00:04:50 Zionist youth movement

00:10:57 Deportation/selection

00:17:26 Daily life and survival in the Buna/Monowitz concentration camp

00:35:47 Death marches/liberation

00:46:45 Postwar period

“[I] stood in front of Mother and asked, ‘Now tell me: Why are they saying I’m different from everybody I’ve been playing with until today?’ She tried to explain it to me. In the end, we both were bawling. We didn’t understand it. And if you want the honest truth: to this day, I still don’t.”[1]

 

Erich Kary was born in Angerburg, East Prussia, on November 28, 1924. He came from a very low-income background. His father, Sigmund Kary, made the rounds of the villages and bought rags, iron, and paper for resale as “raw products.” Erich, still a child, worked as a shoemaker’s helper to supplement the family’s income. His brother Alfred, four years older, managed to emigrate to Israel through the Hachsharah program in 1938, and there he changed his name to Tuvia.
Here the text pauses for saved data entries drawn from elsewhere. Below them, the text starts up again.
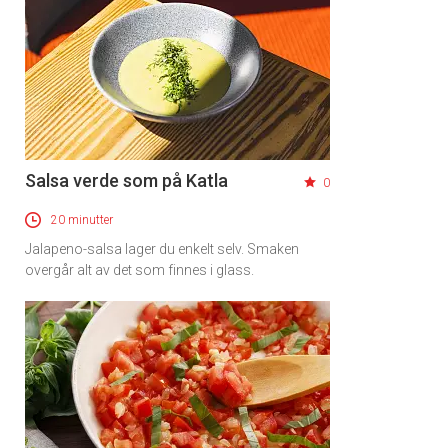
Salsa verde som på Katla
0
20 minutter
Jalapeno-salsa lager du enkelt selv. Smaken
overgår alt av det som finnes i glass.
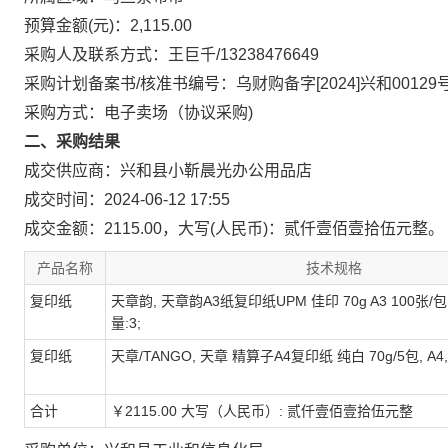
预算金额(元)：2,115.00
采购人及联系方式：王巨千/13238476649
采购计划备案书/核准书编号：乌财购备字[2024]兴和00129
采购方式：电子卖场（协议采购)
二、采购结果
成交供应商：兴和县小靳晨光办公用品店
成交时间：2024-06-12 17:55
成交金额：2115.00，大写(人民币)：贰仟壹佰壹拾伍元整。
产品名称
技术规格
复印纸
天章韵, 天章韵A3纸复印纸UPM 佳印 70g A3 100张/包 4
量:3;
复印纸
天章/TANGO, 天章 精算子A4复印纸 纯白 70g/5包, A4,
合计
￥2115.00 大写（人民币）: 贰仟壹佰壹拾伍元整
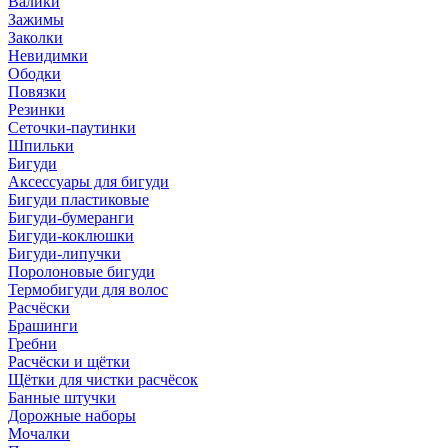
Валики
Зажимы
Заколки
Невидимки
Ободки
Повязки
Резинки
Сеточки-паутинки
Шпильки
Бигуди
Аксессуары для бигуди
Бигуди пластиковые
Бигуди-бумеранги
Бигуди-коклюшки
Бигуди-липучки
Поролоновые бигуди
Термобигуди для волос
Расчёски
Брашинги
Гребни
Расчёски и щётки
Щётки для чистки расчёсок
Банные штучки
Дорожные наборы
Мочалки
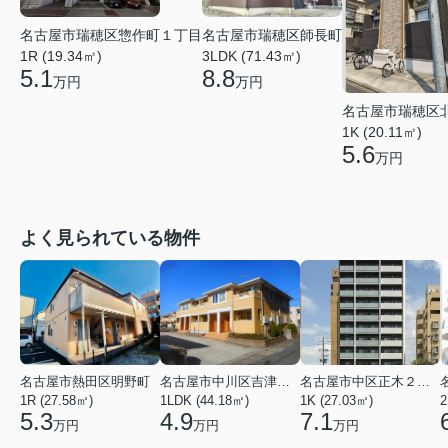
名古屋市瑞穂区師長町
名古屋市瑞穂区惣作町１丁目
3LDK (71.43㎡)
1R (19.34㎡)
8.8
5.1
万円
万円
名古屋市瑞穂区
1K (20.11㎡)
5.6
万円
よく見られている物件
名古屋市熱田区明野町
名古屋市中川区吉津４丁目
名古屋市中区正木２丁目
1R (27.58㎡)
1LDK (44.18㎡)
1K (27.03㎡)
2
5.3
4.9
7.1
万円
万円
万円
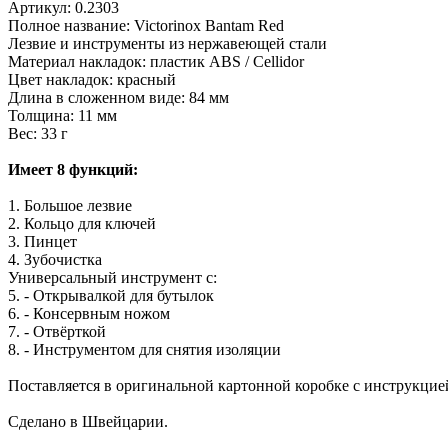
Артикул:
0.2303
Полное название: Victorinox Bantam Red
Лезвие и инструменты из нержавеющей стали
Материал накладок: пластик ABS / Cellidor
Цвет накладок: красный
Длина в сложенном виде: 84 мм
Толщина: 11 мм
Вес: 33 г
Имеет 8 функций:
1. Большое лезвие
2. Кольцо для ключей
3. Пинцет
4. Зубочистка
Универсальный
инструмент с:
5. - Открывалкой для бутылок
6. - Консервным ножом
7. - Отвёрткой
8. - Инструментом для снятия изоляции
Поставляется в оригинальной картонной коробке с инструкцие
Сделано в Швейцарии.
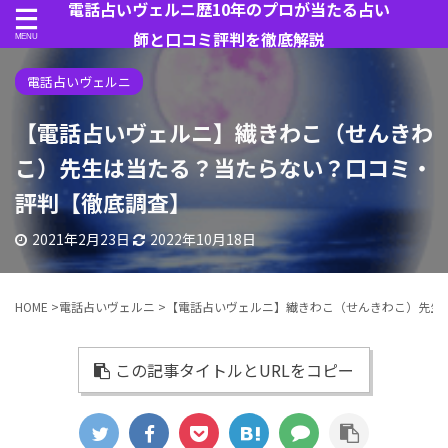
電話占いヴェルニ歴10年のプロが当たる占い
師と口コミ評判を徹底解説
電話占いヴェルニ
【電話占いヴェルニ】繊きわこ（せんきわ
こ）先生は当たる？当たらない？口コミ・
評判【徹底調査】
2021年2月23日
2022年10月18日
HOME
>
電話占いヴェルニ
>
【電話占いヴェルニ】繊きわこ（せんきわこ）先生
この記事タイトルとURLをコピー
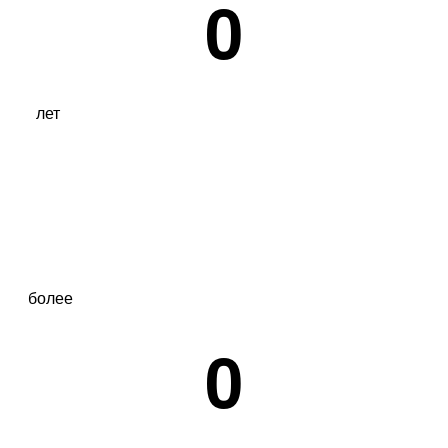
0
лет
более
0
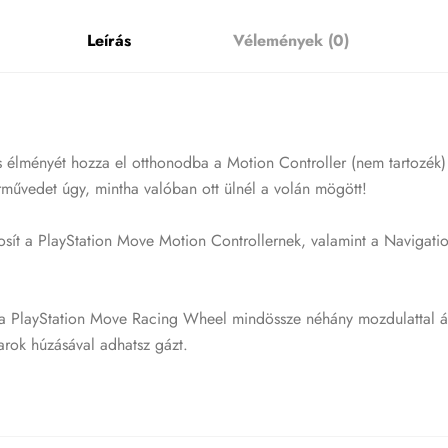
Leírás
Vélemények (0)
 élményét hozza el otthonodba a Motion Controller (nem tartozék) 
járművedet úgy, mintha valóban ott ülnél a volán mögött!
tosít a PlayStation Move Motion Controllernek, valamint a Navigati
 PlayStation Move Racing Wheel mindössze néhány mozdulattal átal
arok húzásával adhatsz gázt.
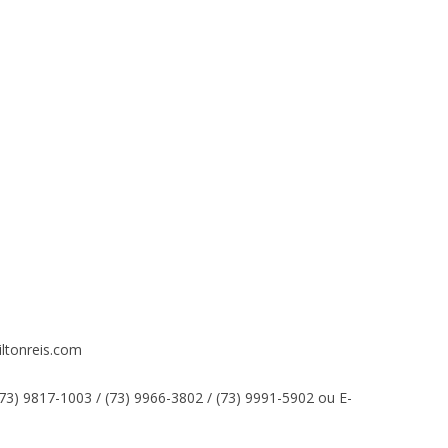
ltonreis.com
73) 9817-1003 / (73) 9966-3802 / (73) 9991-5902 ou E-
Their father went to England in 1938; their mother, Klara Kary (née Schaul), was supposed to follow, but leaving Germany soon became impossible. In November 1939, she sent Erich to the Hachsharah camp at Winkel near Berlin, and from there he went to Hachsharah’s Ahrensdorf camp in 1940.

 

When Hachscharah was banned in 1941, Erich Kary had to leave Ahrensdorf, and he was sent to the Neuendorf labor camp to do forced labor. In March 1943, the Gestapo took him to the transit camp on Grosse Hamburger Strasse in Berlin, along with his mother, who in the meantime had also been taken to Neuendorf for forced labor. On April 19, 1943, they were deported to Auschwitz, where the SS sent Erich’s mother to be killed in the gas chambers at Birkenau. Erich, selected as a forced laborer for I.G. Farben, was placed in the Buna/Monowitz concentration camp. He had to work in the cable-laying detachment, in a warehouse, and finally as a mechanic. He became foreman of mechanics’ detachment no. 80. On January 18, 1945, the SS forced Erich Kary and thousands of other prisoners to go on the death march to Gleiwitz. He was transported again, to the Mittelbau-Dora concentration camp, for more forced labor. In April 1945, the SS forced the prisoners to leave Mittelbau-Dora again and march to the Wöbbelin concentration camp in Mecklenburg, passing through Osterode and Ravensbrück along the way. The SS left the camp on May 2, 1945, and only a few hours later the U.S. Army reached Wöbbelin and began helping the liberated prisoners.

 

With three friends, Erich Kary went to the nearby town of Ludwigslust, where they stayed with the parents of a former Monowitz inmate, Eduard Besch. In the neighboring town of Techentin, he met Ruth Qaiser in the home of a farmer; they married, settled down in Ludwigslust, and had a son and a daughter. Erich Kary began working for a privately owned grocery wholesaling firm, which became a state-owned enterprise several years later. There Erich Kary attained the position of plant section manager. Erich Kary continues to serve on a volunteer basis as a contemporary witness at the monument and memorial site in Wöbbelin, a former subcamp of the Neuengamme concentration camp.

(MN; transl. KL)

 



Source

Erich Kary, oral history interview [Ger.], August 17, 2007. Archive of the Fritz Bauer Institute, Norbert Wollheim Memorial.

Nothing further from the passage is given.